20 comments

[ 3.8 ms ] story [ 58.2 ms ] thread
I've seen similar towers at walmart. I usually park next to them to make it easy to find my car.

Not really that different in application than the security cameras we've had for decades though, unless I'm misunderstanding something.

They just put security cameras on their own property, or on somebody else's? I wouldn't have an expectation of privacy in a store's parking lot, just like hopefully criminals would think twice about breaking into cars in the area. Are there special circumstances behind these security cameras that I'm not understanding?
Yep.

People are being unreasonable here. Let's say Kroger didn't have security cams on their lots, and they were to hit the national news because the next Walmart shooter chose a Kroger instead. I bet the first thing the people complaining about having security cams in the parking lots would complain about, would be the lack of security cams in the parking lot.

What makes this “paramilitary spy gear?” It’s some portable security cameras positioned in a parking lot.
The company responsible: LiveView Technologies https://lvt.co/

They specialize in surveillance gear for private and nation-state operations. They work with multiple federal TLA's, and also just announced a joint USA-Israel surveillance operations.

I talk more of it here https://www.reddit.com/r/bloomington/comments/f4xv9t/info_on...

Walmart sells guns; that doesn't mean everything they sell is a gun. If these are just cameras, does it matter where they came from?
‘Nation-state’ doesn’t mean what you think it means. It’s not a fancy way of saying ‘countries’. It means one small subset of countries such as Japan that are both nations and states at the same time.
Hmmm. I didn't know this.

What are some countries that aren't nations?

For example the UK is not a nation-state because it’s one state but four nations.
So "paramilitary" is still a clickbaity exaggeration. Their website mentions Target markets such as state DoTs, retailers (specifically Lowe's), oil companies, construction. Hardly a roster of paramilitary forces.
Are you buying military equipment any time you deal with a company that does business with a military? Would "man buys equipment from missile manufacturer Honeywell" be an appropriate description of me having bought an air humidifier from them?
> What makes this “paramilitary spy gear?”
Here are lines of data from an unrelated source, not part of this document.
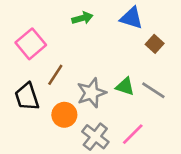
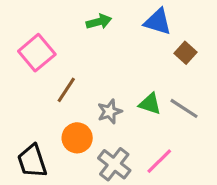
gray star: (91, 93) -> (110, 112), size x0.7
black trapezoid: (27, 97) -> (32, 161), moved

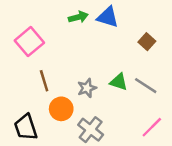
blue triangle: (158, 22) -> (108, 17), moved
brown line: (66, 90) -> (44, 81), moved, turned -50
pink line: (159, 161) -> (152, 127), moved

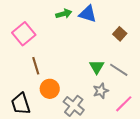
green triangle: (119, 82) -> (97, 67), turned 42
gray star: (87, 88) -> (101, 91), moved

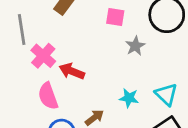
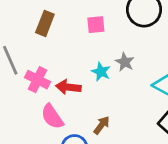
gray star: (135, 46) -> (125, 62), moved
cyan star: (129, 98) -> (101, 72), moved, turned 30

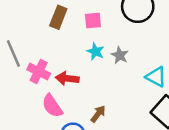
brown rectangle: (45, 23) -> (58, 17), moved
cyan star: (101, 72) -> (96, 52), moved

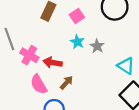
pink square: (93, 21) -> (77, 16), turned -32
brown arrow: (98, 114) -> (66, 83), moved

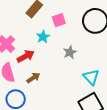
cyan star: (77, 42) -> (43, 37), moved
red arrow: (53, 63) -> (26, 56), turned 126

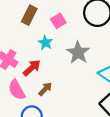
gray star: (70, 52) -> (78, 53), size x1.5

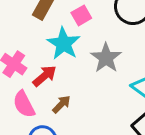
cyan star: (45, 43) -> (64, 44), size x1.6

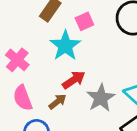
gray star: (106, 58) -> (101, 98), moved
red arrow: (45, 76) -> (74, 80), moved

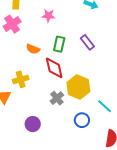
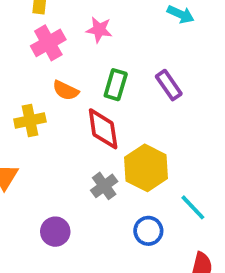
pink cross: (12, 24) -> (48, 43), moved
yellow cross: (21, 79) -> (30, 121), moved

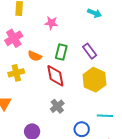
pink cross: (48, 43) -> (14, 38), moved
yellow hexagon: (146, 168) -> (94, 80), moved
cyan line: (193, 207) -> (105, 116), turned -42

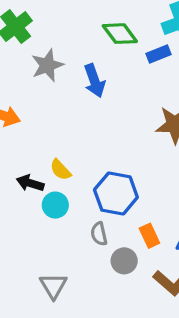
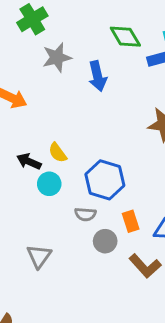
gray semicircle: (99, 234) -> (85, 214), turned -80

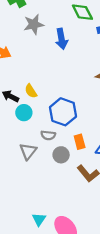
gray triangle: (39, 256) -> (28, 151), moved

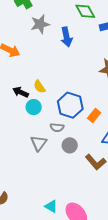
orange rectangle: (80, 142) -> (94, 115), moved, turned 56
cyan triangle: (39, 219) -> (51, 206), turned -32

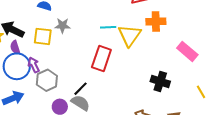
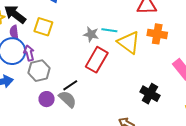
gray star: (63, 26) -> (91, 34), moved
yellow triangle: (130, 35) -> (129, 42), turned -40

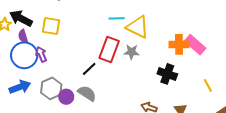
gray star: (91, 34) -> (132, 52), moved
orange cross: (157, 34) -> (179, 44), moved
gray hexagon: (39, 71) -> (51, 88), moved
black line: (70, 85) -> (89, 69), moved

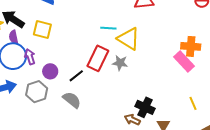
orange cross: (179, 44) -> (191, 46), moved
black cross: (167, 74) -> (145, 107), moved
purple circle: (66, 97) -> (50, 71), moved

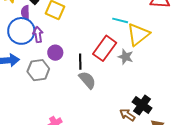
yellow triangle: (129, 39) -> (138, 34), turned 40
black line: (76, 76) -> (80, 62), turned -63
gray semicircle: (72, 100) -> (87, 80), moved

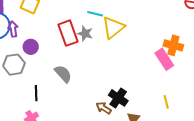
red rectangle: (105, 48) -> (68, 33), moved, turned -55
gray star: (126, 57) -> (85, 34), moved
black line: (80, 62) -> (36, 93), moved

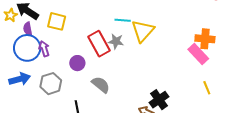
purple circle: (31, 47) -> (77, 63), moved
black cross: (118, 98) -> (159, 100), turned 30
yellow line: (166, 102) -> (207, 88), moved

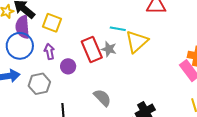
purple semicircle: (28, 29) -> (23, 27), size x1.6
purple arrow: (44, 49) -> (49, 52), moved
gray semicircle: (101, 85) -> (102, 98), moved

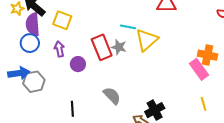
blue circle: (20, 46) -> (30, 43), size x0.7
gray hexagon: (39, 84) -> (34, 82), moved

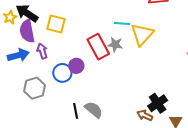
blue circle: (30, 43) -> (62, 73), moved
purple arrow: (59, 49) -> (42, 51), moved
blue arrow: (19, 73) -> (18, 55), moved
gray semicircle: (112, 96) -> (94, 110), moved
The need for an attention grab as confirmed by the hashtags. There's nothing "paramilitary" about this system [0] that wouldn't also apply to any number of other things like a laptop, or an OS, etc.

It's that much more amusing given that the author of the tweet (and the present submission) appears to be a Linux user, something some UK authorities using the same broken logic already deemed to be the hallmark of a criminal hacker.
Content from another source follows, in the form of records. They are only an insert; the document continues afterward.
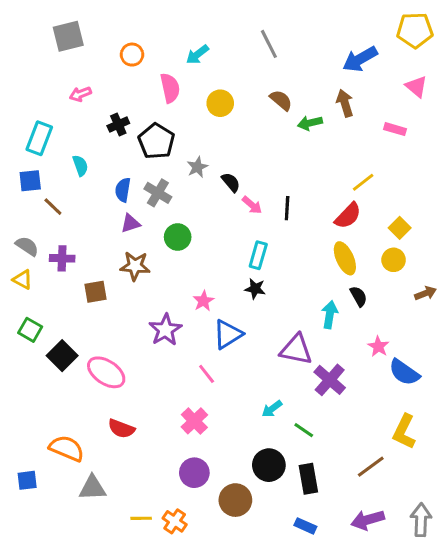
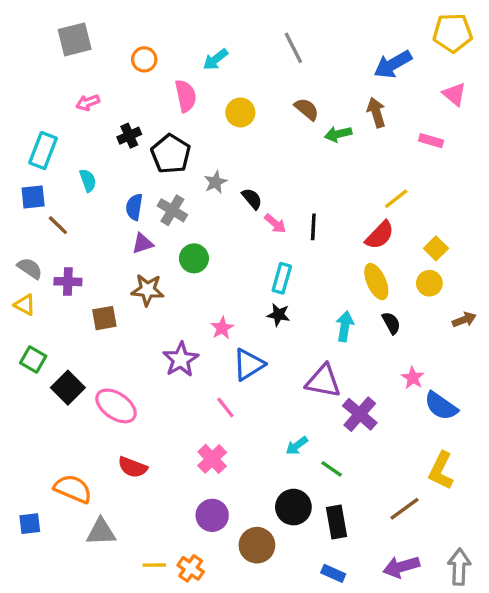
cyan arrow: (330, 315) -> (345, 326), moved

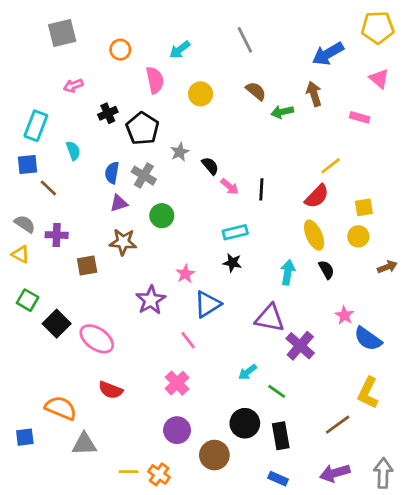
yellow square: (436, 248) -> (364, 207), turned 36
cyan rectangle: (282, 278) -> (235, 232), turned 60

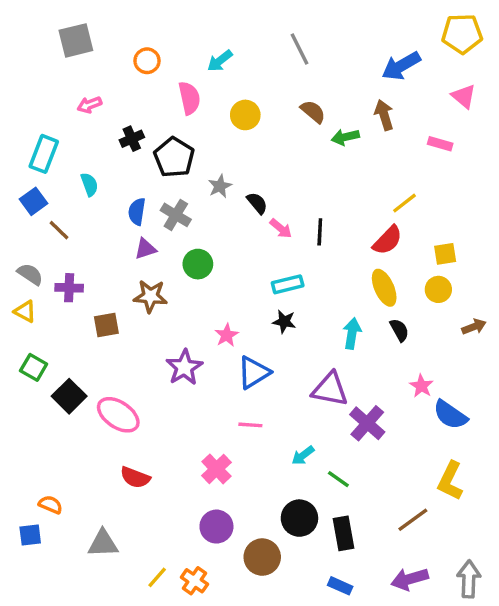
blue square: (28, 164) -> (34, 201), turned -30
pink line: (188, 340) -> (250, 425), moved, turned -48
orange semicircle: (61, 408) -> (50, 505), moved, size x0.6
yellow line: (129, 472) -> (157, 577), turned -48

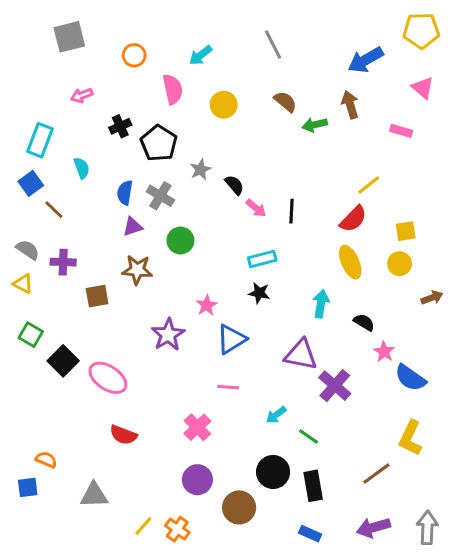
black semicircle: (399, 330) -> (364, 322), moved, turned -30

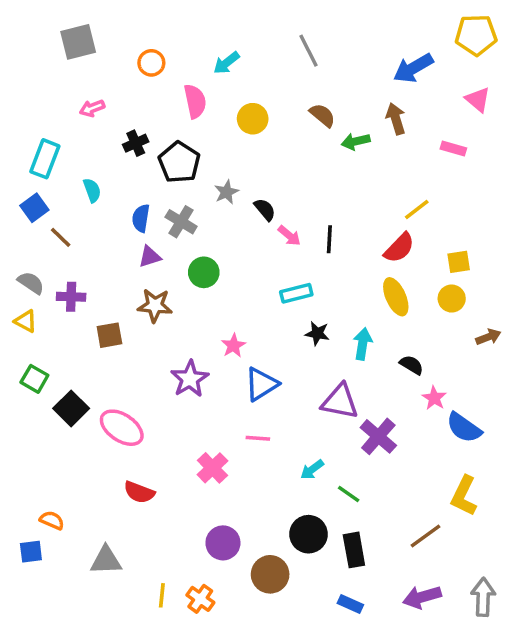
black star: (259, 293) -> (317, 333), moved
pink cross: (197, 427) -> (212, 468), moved
yellow line: (143, 526) -> (162, 595), turned -35

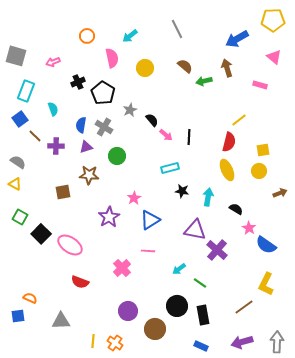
gray square: (78, 42) -> (16, 56), moved, turned 30
red semicircle: (399, 248) -> (229, 142), turned -30
purple cross: (71, 297) -> (56, 146), moved

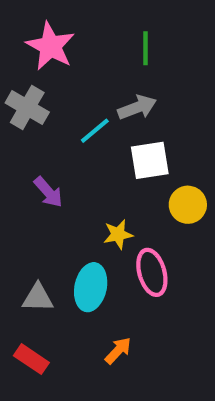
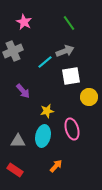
pink star: (50, 46) -> (24, 22), size x0.7
green line: (146, 48) -> (69, 23), turned -35
gray cross: (27, 107) -> (13, 51), turned 36
yellow star: (118, 234) -> (47, 111), moved

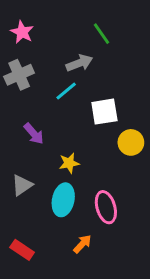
pink star: (24, 22) -> (22, 32), moved
gray arrow: (65, 51) -> (79, 63), moved
pink ellipse: (72, 129) -> (106, 207), moved
gray triangle: (18, 141) -> (22, 185), moved, turned -35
[0] https://lvt.co/security/

I'm concerned iff they're networked.
They definitely are networked. This one is over LTE. I used a KerberosSDR to accurately triangulate and verify that signal was originating from that spytower.

And they also to appear to have rudimentary "person", "vehicle", and other tracking, with an API to forward regions of interest to a more robust ML facial recognition algo.

Wait, did you actually demodulate the LTE Signal? Or did you just treat it as a source of broadband noise?
Many if not most Walmarts in my area have these. I believe that stores are installing them when the amount of incidents they have with crazy/wild folks is large, as I've seen police at the stores with them rather frequently. This sadly seems somewhat corelated with nearby socioeconomics, but it doesn't change the fact that the things the police are getting called for are real. Like another poster I tend to try and park near one if I have to shop at a place with one.
How is a random clickbait Twitter post making it to the hn frontpage?

This is just a random dude venting against Kroger putting a few security cameras on their parking lot.

If these are vanilla security cameras, this is a non-story. If, instead, this is the development of a trend of using cameras with live feeds to law enforcement, real-time facial recognition or license tag identification, I think it warrants discussion.

Yes, these are on private property. However, aren’t there ethical issues around these technologies should they be employed, say, at every food store in a geographic area?